Top of MATERIAL FOR THIS EXERCISE

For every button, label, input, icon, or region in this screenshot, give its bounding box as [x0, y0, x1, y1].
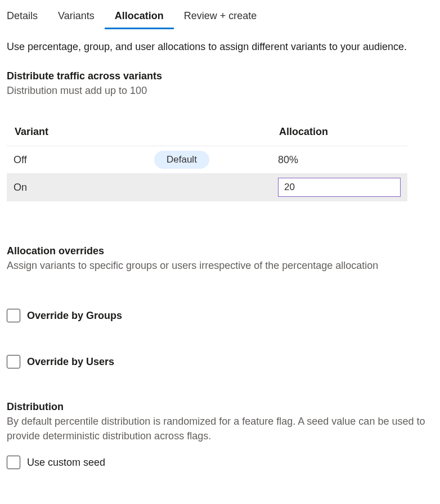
override-by-users-checkbox[interactable]	[7, 355, 20, 368]
distribute-title: Distribute traffic across variants	[7, 70, 433, 82]
use-custom-seed-row: Use custom seed	[7, 456, 433, 469]
table-row: Off Default 80%	[7, 146, 407, 174]
intro-text: Use percentage, group, and user allocati…	[7, 39, 433, 55]
override-by-groups-label: Override by Groups	[27, 310, 122, 322]
default-badge: Default	[154, 151, 209, 169]
use-custom-seed-checkbox[interactable]	[7, 456, 20, 469]
override-by-users-row: Override by Users	[7, 355, 433, 368]
column-header-variant: Variant	[7, 120, 147, 146]
override-by-groups-row: Override by Groups	[7, 309, 433, 322]
column-header-allocation: Allocation	[271, 120, 407, 146]
overrides-sub: Assign variants to specific groups or us…	[7, 258, 433, 273]
distribution-sub: By default percentile distribution is ra…	[7, 414, 433, 443]
override-by-users-label: Override by Users	[27, 356, 114, 368]
overrides-title: Allocation overrides	[7, 245, 433, 257]
override-by-groups-checkbox[interactable]	[7, 309, 20, 322]
tab-allocation[interactable]: Allocation	[105, 4, 174, 29]
allocation-input[interactable]	[278, 178, 401, 197]
distribute-sub: Distribution must add up to 100	[7, 83, 433, 98]
distribution-title: Distribution	[7, 401, 433, 413]
allocation-value-text: 80%	[278, 154, 298, 165]
tab-review-create[interactable]: Review + create	[174, 4, 267, 29]
column-header-badge	[147, 120, 271, 146]
wizard-tabs: Details Variants Allocation Review + cre…	[7, 4, 433, 29]
variant-name-cell: Off	[7, 146, 147, 174]
table-row: On	[7, 173, 407, 201]
variant-allocation-table: Variant Allocation Off Default 80% On	[7, 120, 407, 201]
variant-name-cell: On	[7, 173, 147, 201]
tab-details[interactable]: Details	[7, 4, 48, 29]
use-custom-seed-label: Use custom seed	[27, 457, 105, 469]
tab-variants[interactable]: Variants	[48, 4, 105, 29]
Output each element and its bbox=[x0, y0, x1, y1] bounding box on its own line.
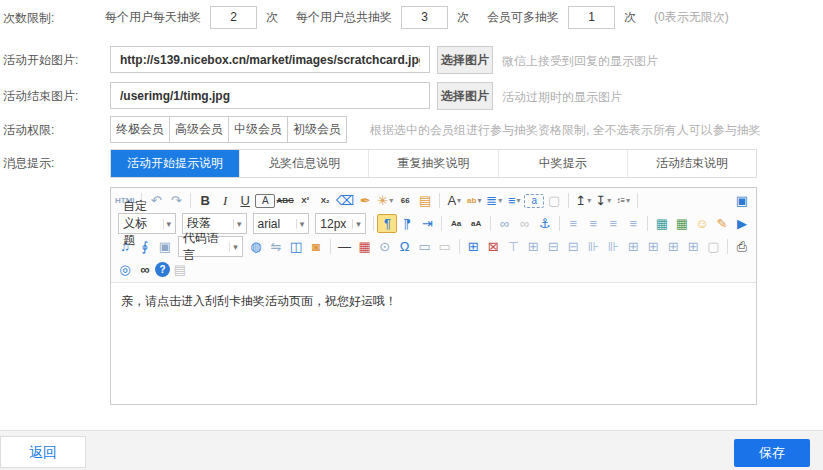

Bottom of MATERIAL FOR THIS EXERCISE

§ WHAT YOU NEED TO DO: Lines above that have "interactable": copy each of them.

§ TASK RESPONSE:
override-by-users-checkbox[interactable]	[7, 355, 20, 368]
use-custom-seed-checkbox[interactable]	[7, 456, 20, 469]
override-by-groups-checkbox[interactable]	[7, 309, 20, 322]
tab-allocation[interactable]: Allocation	[105, 4, 174, 29]
allocation-input[interactable]	[278, 178, 401, 197]
tab-review-create[interactable]: Review + create	[174, 4, 267, 29]
tab-details[interactable]: Details	[7, 4, 48, 29]
tab-variants[interactable]: Variants	[48, 4, 105, 29]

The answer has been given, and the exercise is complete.